(Saved data entries)
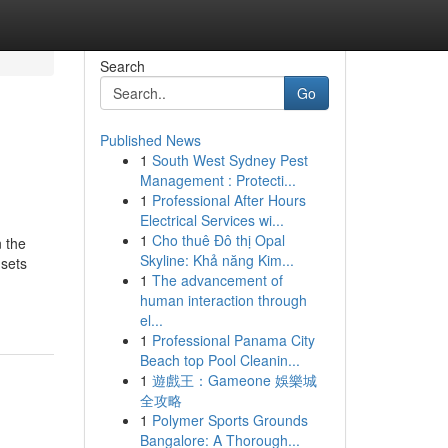
Search
Go
Published News
1
South West Sydney Pest
Management : Protecti...
1
Professional After Hours
Electrical Services wi...
1
Cho thuê Đô thị Opal
 the
Skyline: Khả năng Kim...
 sets
1
The advancement of
human interaction through
el...
1
Professional Panama City
Beach top Pool Cleanin...
1
遊戲王：Gameone 娛樂城
全攻略
1
Polymer Sports Grounds
Bangalore: A Thorough...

▶ _Exercise_: Looking at the data above, state how many of its lines contain the word "Professional", and give nothing but that number.

▶ _Answer_: 2